According to Robert Casey and his son in law, Town Management President Randy Casey-Rutland, who provided the details for this article, some of the street names and locations were chosen to recognize the people who were instrumental in founding the New Town community. Casey Boulevard is a major entry.  Joe Stettinius, Larry Salzman, active managing Board Member, and John McCann all will have streets bearing their names in Shirley Park.  Stettinius was one of the founding New Town visionaries and advisors. McCann was for many years the CEO of New Town Associates, which developed New Town. Stettinius and McCann are no longer living, but Salzman continues his role in leadership, which he has done since New Town’s inception.  Sullivan Square behind Legacy Hall is named for Tim Sullivan, the 25th president of the College of William and Mary. The College is a partner in New Town Associates. There are plans for a marker in Pecan Square at the Ironbound entrance to be dedicated to Robert’s father, Carlton Coleman Casey, the father of Robert and his brothers Carleton and Lewis. The family land formed the majority of New Town.
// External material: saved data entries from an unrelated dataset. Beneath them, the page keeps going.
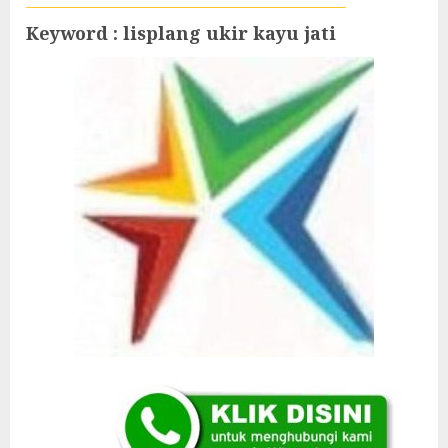
Keyword : lisplang ukir kayu jati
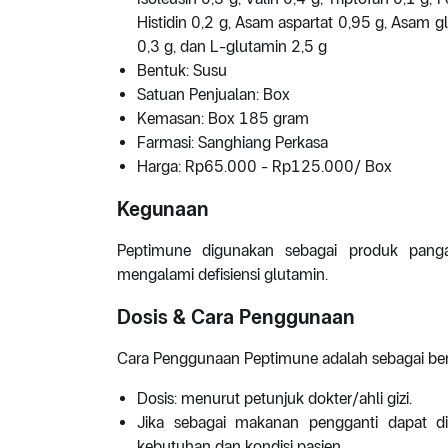
Histidin 0,2 g, Asam aspartat 0,95 g, Asam glu
0,3 g, dan L-glutamin 2,5 g
Bentuk: Susu
Satuan Penjualan: Box
Kemasan: Box 185 gram
Farmasi: Sanghiang Perkasa
Harga: Rp65.000 - Rp125.000/ Box
Kegunaan
Peptimune digunakan sebagai produk pang
mengalami defisiensi glutamin.
Dosis & Cara Penggunaan
Cara Penggunaan Peptimune adalah sebagai ber
Dosis: menurut petunjuk dokter/ahli gizi.
Jika sebagai makanan pengganti dapat di
kebutuhan dan kondisi pasien.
Robert says other names were chosen to recognize Casey family members. Most of these are streets in Charlotte Park. Do you live on Elizabeth Davis Boulevard?  She was Robert Casey’s grandmother and Ercil was Lewis’ wife.  Lucretia Way is named for Robert’s and his brothers’ great aunt, the Olive of Olive Drive was their mother, and their great grandmother was a Rollison.
In naming the streets in other neighborhoods, except Village Walk and Settlers Market, where names were chosen by their builders, Helen was chosen because it is the name of more than one family member. Luanne is a cousin, but the actual spelling differs.  All potential street names must be submitted to and approved by James City County. If a name is too similar to one in existence, it needs to be modified, as was the case here.
Most of the other street names in New Town are female. These and the neighborhood names, like Savannah Square and Chelsea Green, and were chosen because they were of British origin in recognition of the Williamsburg area’s colonial past. So, if you live on Shannons or Lydias, Brittany, Beverly or Marthas, your street was meant to evoke a sense of history, rather than to serve as a tribute to a specific person, although there certainly were plenty of real Marthas in colonial Virginia.
And what about Victoria’s Way?  Is it a secret? No, it was named for the queen!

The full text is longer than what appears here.